## Exercise directions
Search the material for the word "CFMOTO" and report each line where it turns up.

## Extracted data
++++++++++++++++++++
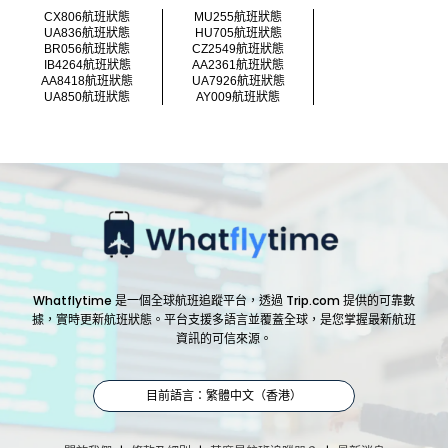
CX806航班狀態
MU255航班狀態
UA836航班狀態
HU705航班狀態
BR056航班狀態
CZ2549航班狀態
IB4264航班狀態
AA2361航班狀態
AA8418航班狀態
UA7926航班狀態
UA850航班狀態
AY009航班狀態
Whatflytime 是一個全球航班追蹤平台，透過 Trip.com 提供的可靠數
據，實時更新航班狀態。平台支援多語言並覆蓋全球，是您掌握最新航班
資訊的可信來源。
目前語言：繁體中文（香港）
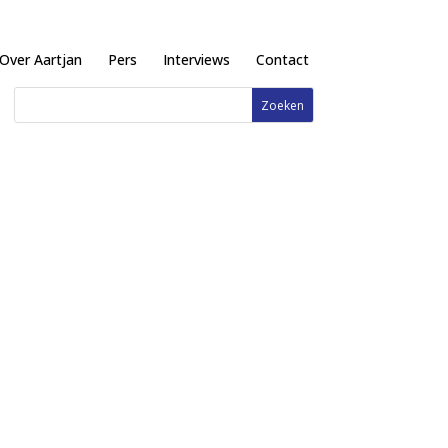
Over Aartjan
Pers
Interviews
Contact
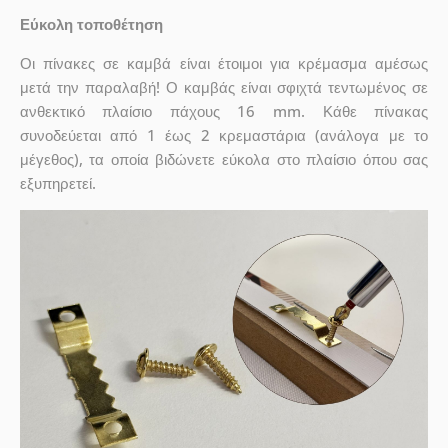
Εύκολη τοποθέτηση
Οι πίνακες σε καμβά είναι έτοιμοι για κρέμασμα αμέσως
μετά την παραλαβή! Ο καμβάς είναι σφιχτά τεντωμένος σε
ανθεκτικό πλαίσιο πάχους 16 mm. Κάθε πίνακας
συνοδεύεται από 1 έως 2 κρεμαστάρια (ανάλογα με το
μέγεθος), τα οποία βιδώνετε εύκολα στο πλαίσιο όπου σας
εξυπηρετεί.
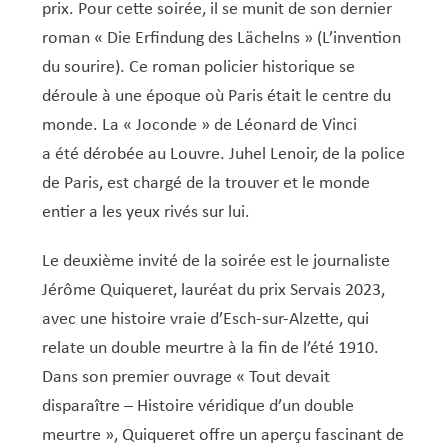
Service Jeunesse, Famille & Senior·es
Qualités de l’air et bruit
Train
Randonnées
Service local de l’emploi
Informations pour maîtres d’ouvrages
Fête des Voisin·es
nazisme
prix. Pour cette soirée, il se munit de son dernier
Service national de la jeunesse (SNJ) – Antenne
Musée municipal
roman « Die Erfindung des Lächelns » (L’invention
Service écologique – Maison verte
Vélo
Réserve naturelle Haard
Service logement
Pacte Logement 2.0
locale
du sourire). Ce roman policier historique se
Subsides et aides en matière d’environnement
Zones 20 & 30
Sentier narratif (Lauschterwee)
PAG (Plan d’Aménagement Général)
déroule à une époque où Paris était le centre du
PAP QE (Plan d’Aménagement Particulier « Quartiers
Urban Garden NeiSchmelz
monde. La « Joconde » de Léonard de Vinci
Existants »)
a été dérobée au Louvre. Juhel Lenoir, de la police
Vergers publics
PAP NQ (Plan d’Aménagement Particulier « Nouveau
de Paris, est chargé de la trouver et le monde
Quartier »)
entier a les yeux rivés sur lui.
PAP approuvés
PAG/PAP QE – Modifications ponctuelles
Le deuxième invité de la soirée est le journaliste
PAP NQ en cours de procédure
PAG
Projet NeiSchmelz
Jérôme Quiqueret, lauréat du prix Servais 2023,
avec une histoire vraie d’Esch-sur-Alzette, qui
PAP NQ
Projets à venir
relate un double meurtre à la fin de l’été 1910.
PAP QE
Shared space
Dans son premier ouvrage « Tout devait
disparaître – Histoire véridique d’un double
meurtre », Quiqueret offre un aperçu fascinant de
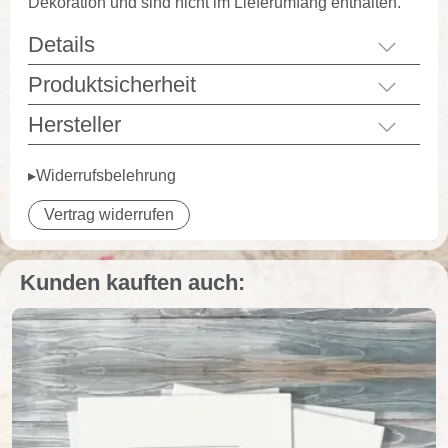
Dekoration und sind nicht im Lieferumfang enthalten.
Details
Produktsicherheit
Hersteller
▸Widerrufsbelehrung
Vertrag widerrufen
Kunden kauften auch:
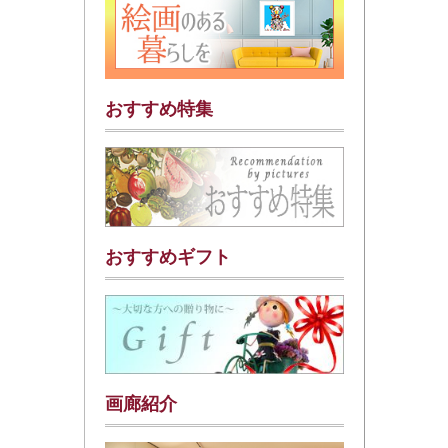
おすすめ特集
おすすめギフト
画廊紹介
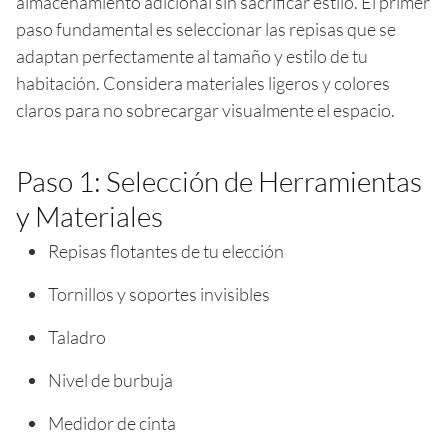
almacenamiento adicional sin sacrificar estilo. El primer
paso fundamental es seleccionar las repisas que se
adaptan perfectamente al tamaño y estilo de tu
habitación. Considera materiales ligeros y colores
claros para no sobrecargar visualmente el espacio.
Paso 1: Selección de Herramientas
y Materiales
Repisas flotantes de tu elección
Tornillos y soportes invisibles
Taladro
Nivel de burbuja
Medidor de cinta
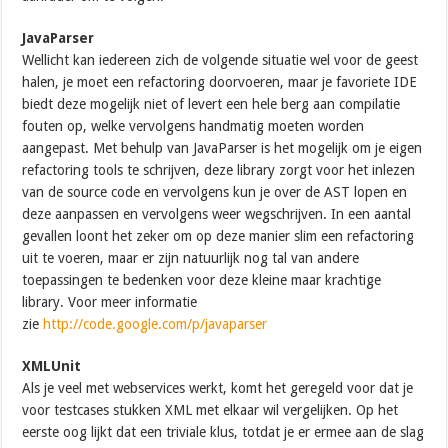
JavaParser
Wellicht kan iedereen zich de volgende situatie wel voor de geest
halen, je moet een refactoring doorvoeren, maar je favoriete IDE
biedt deze mogelijk niet of levert een hele berg aan compilatie
fouten op, welke vervolgens handmatig moeten worden
aangepast. Met behulp van JavaParser is het mogelijk om je eigen
refactoring tools te schrijven, deze library zorgt voor het inlezen
van de source code en vervolgens kun je over de AST lopen en
deze aanpassen en vervolgens weer wegschrijven. In een aantal
gevallen loont het zeker om op deze manier slim een refactoring
uit te voeren, maar er zijn natuurlijk nog tal van andere
toepassingen te bedenken voor deze kleine maar krachtige
library. Voor meer informatie
zie
http://code.google.com/p/javaparser
XMLUnit
Als je veel met webservices werkt, komt het geregeld voor dat je
voor testcases stukken XML met elkaar wil vergelijken. Op het
eerste oog lijkt dat een triviale klus, totdat je er ermee aan de slag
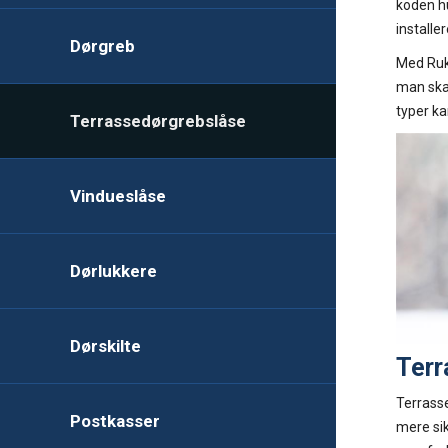
koden hu
installer
Dørgreb
Med Ruk
man skal
typer ka
Terrassedørgrebslåse
Vindueslåse
Dørlukkere
Dørskilte
Terr
Terrasse
Postkasser
mere sik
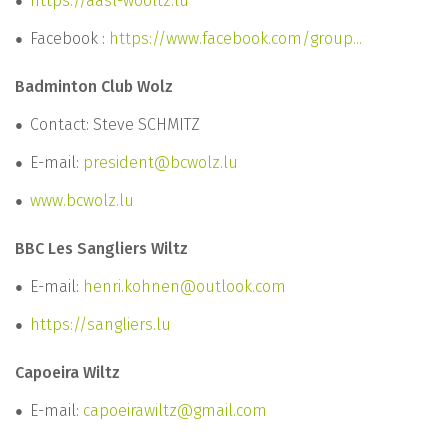
https://aasl-wooltz.lu
Facebook :
https://www.facebook.com/group...
Badminton Club Wolz
Contact: Steve SCHMITZ
E-mail:
president@bcwolz.lu
www.bcwolz.lu
BBC Les Sangliers Wiltz
E-mail:
henri.kohnen@outlook.com
https://sangliers.lu
Capoeira Wiltz
E-mail:
capoeirawiltz@gmail.com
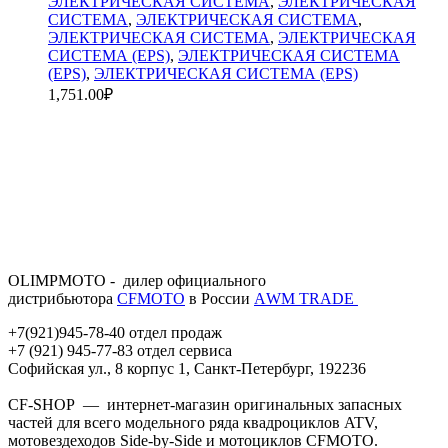
ЭЛЕКТРИЧЕСКАЯ СИСТЕМА
,
ЭЛЕКТРИЧЕСКАЯ
СИСТЕМА
,
ЭЛЕКТРИЧЕСКАЯ СИСТЕМА
,
ЭЛЕКТРИЧЕСКАЯ СИСТЕМА
,
ЭЛЕКТРИЧЕСКАЯ
СИСТЕМА (EPS)
,
ЭЛЕКТРИЧЕСКАЯ СИСТЕМА
(EPS)
,
ЭЛЕКТРИЧЕСКАЯ СИСТЕМА (EPS)
1,751.00
₽
OLIMPMOTO - дилер официального
дистрибьютора
CFMOTO
в России
АWМ TRADE
+7(921)945-78-40 отдел продаж
+7 (921) 945-77-83 отдел сервиса
Софийская ул., 8 корпус 1, Санкт-Петербург, 192236
CF-SHOP — интернет-магазин оригинальных запасных
частей для всего модельного ряда квадроциклов ATV,
мотовездеходов Side-by-Side и мотоциклов CFMOTO.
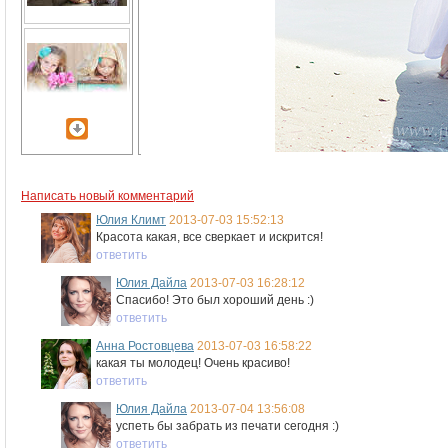
Написать новый комментарий
Юлия Климт
2013-07-03 15:52:13
Красота какая, все сверкает и искрится!
ответить
Юлия Дайла
2013-07-03 16:28:12
Спасибо! Это был хороший день :)
ответить
Анна Ростовцева
2013-07-03 16:58:22
какая ты молодец! Очень красиво!
ответить
Юлия Дайла
2013-07-04 13:56:08
успеть бы забрать из печати сегодня :)
ответить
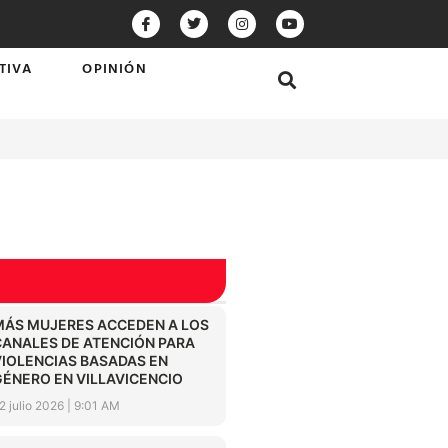
TIVA
OPINIÓN
MÁS MUJERES ACCEDEN A LOS
CANALES DE ATENCIÓN PARA
VIOLENCIAS BASADAS EN
GÉNERO EN VILLAVICENCIO
2 julio 2026
9:01 AM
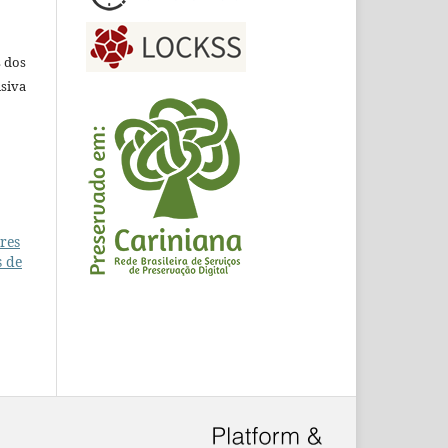
s dos
siva
res
 de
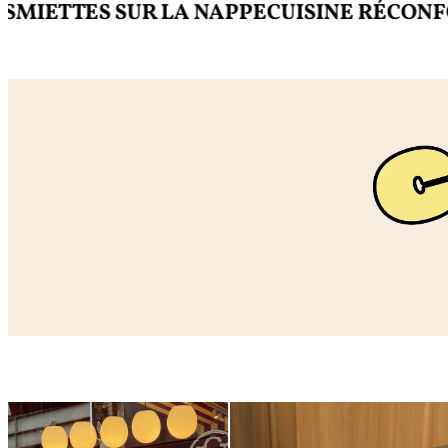
ETTES SUR LA NAPPE
CUISINE RÉCONFORT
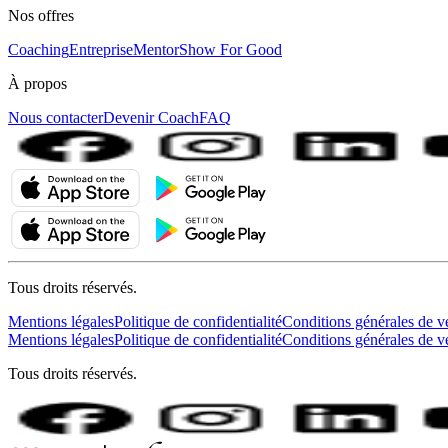
Nos offres
Coaching
Entreprise
MentorShow For Good
À propos
Nous contacter
Devenir Coach
FAQ
Tous droits réservés.
Mentions légales
Politique de confidentialité
Conditions générales de v
Mentions légales
Politique de confidentialité
Conditions générales de v
Tous droits réservés.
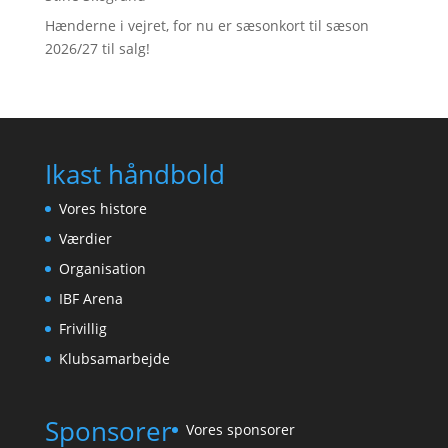
Hænderne i vejret, for nu er sæsonkort til sæson
2026/27 til salg!
Ikast håndbold
Vores histore
Værdier
Organisation
IBF Arena
Frivillig
Klubsamarbejde
Sponsorer
Vores sponsorer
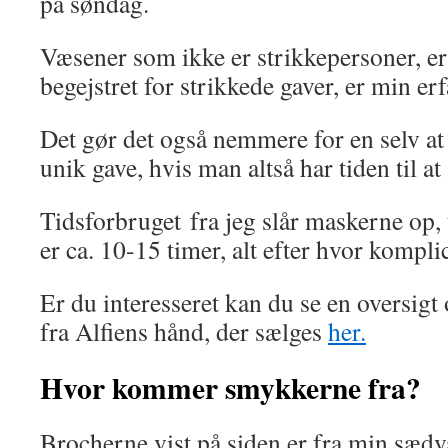
på søndag.
Væsener som ikke er strikkepersoner, er
begejstret for strikkede gaver, er min erf
Det gør det også nemmere for en selv 
unik gave, hvis man altså har tiden til at
Tidsforbruget fra jeg slår maskerne op, t
er ca. 10-15 timer, alt efter hvor kompli
Er du interesseret kan du se en oversigt 
fra Alfiens hånd, der sælges
her.
Hvor kommer smykkerne fra?
Brocherne vist på siden er fra min sædv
++++++++++++++++++++
## Solution below
CFMOTO
мотовездеходов Side-by-Side и мотоциклов CFMOTO.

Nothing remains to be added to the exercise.